The new stone, the old stone




There is no way for me to be aware of the new piece of stone sitting in the garden if it wasn’t the gardener mentioning to me. Although this piece of stone that he brought in this morning is as big as a two-year-old child, it is so unapparent when lying on top of the pebbles in the garden. It seems more like a stone that has been here for decades, or even hundreds of year, as if having gone through all the thunder and rainfall with the patch of land it lies on.

This piece of stone has indeed witnessed many phases of the city’s history. It was once attached to the Kyoto tramway, and got grinned smooth by the tram wheels and pedestrians’ steps. After decades of serving, all of its sharp edges were polished flat.
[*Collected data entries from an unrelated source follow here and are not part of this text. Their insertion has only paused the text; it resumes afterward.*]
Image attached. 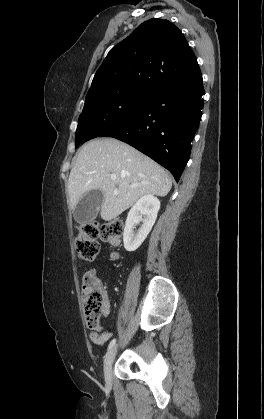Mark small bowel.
<instances>
[{
    "label": "small bowel",
    "mask_w": 264,
    "mask_h": 419,
    "mask_svg": "<svg viewBox=\"0 0 264 419\" xmlns=\"http://www.w3.org/2000/svg\"><path fill=\"white\" fill-rule=\"evenodd\" d=\"M98 272H99V269L97 267H94V268H92L88 271V273H92L94 275H97ZM103 314H104V316H108L110 314V304H109L108 301H107V304H106L105 309L103 311ZM110 337H111V333H109V332H105V333H102V334H99L98 332H92L90 334V339L93 342H95L97 344H100V345L106 343L110 339Z\"/></svg>",
    "instance_id": "obj_1"
}]
</instances>
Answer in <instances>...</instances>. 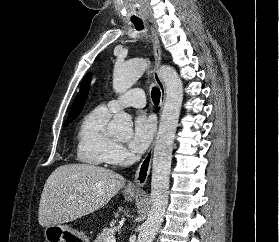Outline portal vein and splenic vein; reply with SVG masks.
Here are the masks:
<instances>
[{"instance_id": "obj_1", "label": "portal vein and splenic vein", "mask_w": 279, "mask_h": 242, "mask_svg": "<svg viewBox=\"0 0 279 242\" xmlns=\"http://www.w3.org/2000/svg\"><path fill=\"white\" fill-rule=\"evenodd\" d=\"M106 242H116L115 236H114V235L109 236V237L106 239Z\"/></svg>"}]
</instances>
Stones along the tramway were removed after the tram ceased running for the city; it finally went on a separate path with many other stones, which also scattered around the gardens of different households.

The gardener then told me that these abandoned old stones were once unwanted material. There was a time when people only looked for shiny stones when decorating a new house or store, which seem to indicate a new era and a new life. At some point people somehow changed their attitude and started to appreciate the gentleness of old stones; the price suddenly increased by three to four times because people finally got to know their value. Regardless of the radical price increase, old stones are still loved by the market, as their beauty is irreproducible. Such beauty cannot be recreated by human, because it is entirely in the hands of the time that human can never control.